Optimal power flow solutions through multi-objective programming

Despite the progress achieved in the development of optimal power flow (OPF) programs, most of the solution techniques reported in the literature suffer from the difficulty of dealing with objective functions of different natures at the same time. However, the need for alternative power network solutions during the planning of a power system operation requires the optimization of several performance indexes simultaneously. In this study, attention is focused on the modelling and solution of a parameterized multi-objective OPF problem. The proposed OPF model combines two classical multi-objective optimization approaches, the weighted sum and the constraint methods, through a parameterization scheme to manipulate the objective functions. This parameterization allows relaxation of the constraints imposed to handle the performance indexes, to facilitate the convergence of the iterative process. The resulting optimization problem, which ultimately is a mono-objective optimization problem, is solved through the nonlinear version of the predictor–corrector interior point method.
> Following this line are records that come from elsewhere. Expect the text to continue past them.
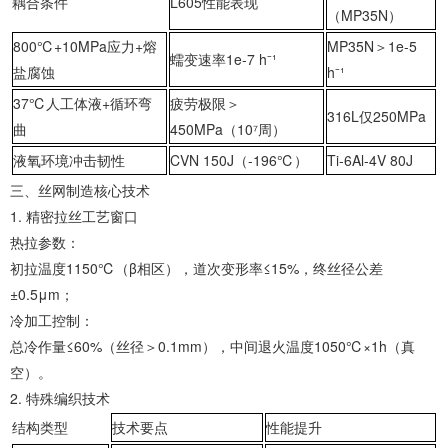
耦合条件
L605性能表现
（MP35N）
‌800℃+10MPa应力+熔
MP35N＞1e-5
蠕变速率1e-7 h⁻¹
盐腐蚀‌
h⁻¹
‌37℃人工体液+循环弯
疲劳极限＞
316L仅250MPa
曲‌
450MPa（10⁷周）
‌液氧环境冲击韧性‌
CVN 150J（-196℃）
Ti-6Al-4V 80J
‌三、丝网制造核心技术‌
1. ‌精密拉丝工艺窗口‌
‌热拉参数‌：
初拉温度1150℃（β相区），道次变形率≤15%，终丝径公差
±0.5μm；
‌冷加工控制‌：
总冷作量≤60%（丝径＞0.1mm），中间退火温度1050℃×1h（真
空）。
2. ‌特殊编织技术‌
结构类型
技术要点
性能提升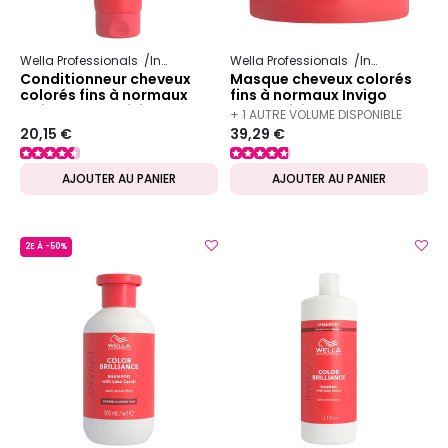
Wella Professionals
Invigo
Color Brilliance
Wella Professionals
Invigo
Color 
Conditionneur cheveux
Masque cheveux colorés
colorés fins à normaux
fins à normaux Invigo
Invigo Color Brilliance
Color Brilliance 500ml
+ 1 AUTRE VOLUME DISPONIBLE
20,15 €
39,29 €
AJOUTER AU PANIER
AJOUTER AU PANIER
2E À -50%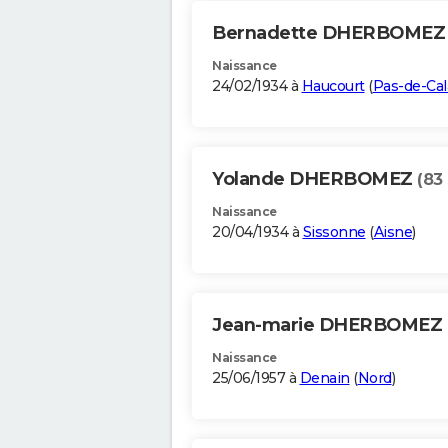
Bernadette DHERBOME
Naissance
24/02/1934 à
Haucourt
(
Pas-de-Cal
Yolande DHERBOMEZ
(83
Naissance
20/04/1934 à
Sissonne
(
Aisne
)
Jean-marie DHERBOMEZ
Naissance
25/06/1957 à
Denain
(
Nord
)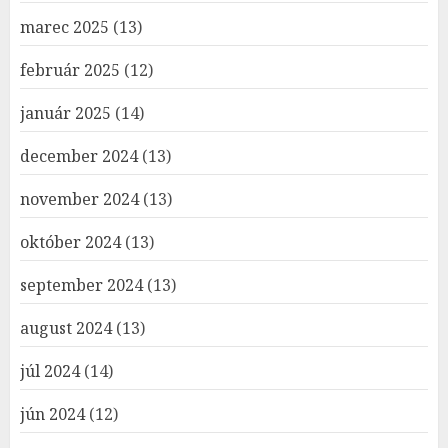
marec 2025
(13)
február 2025
(12)
január 2025
(14)
december 2024
(13)
november 2024
(13)
október 2024
(13)
september 2024
(13)
august 2024
(13)
júl 2024
(14)
jún 2024
(12)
The IEEE 24-bus test system was used to obtain the numerical results of the computational simulation.

► The optimal power flow problem is formulated as a multi-objective optimization problem. ► The weighting and the constraint methods of multi-objective programming are combined through a scheme of parameterization. ► The resulting OPF problem is solved through the nonlinear version of the predictor–corrector interior point method. ► This strategy allows to deal with objective functions of different nature, with flexible additional constraints, as desirable in the operation planning of the power system. ► Numerical results obtained with the IEEE 24-bus test system is used to illustrate the main features of the proposed approach.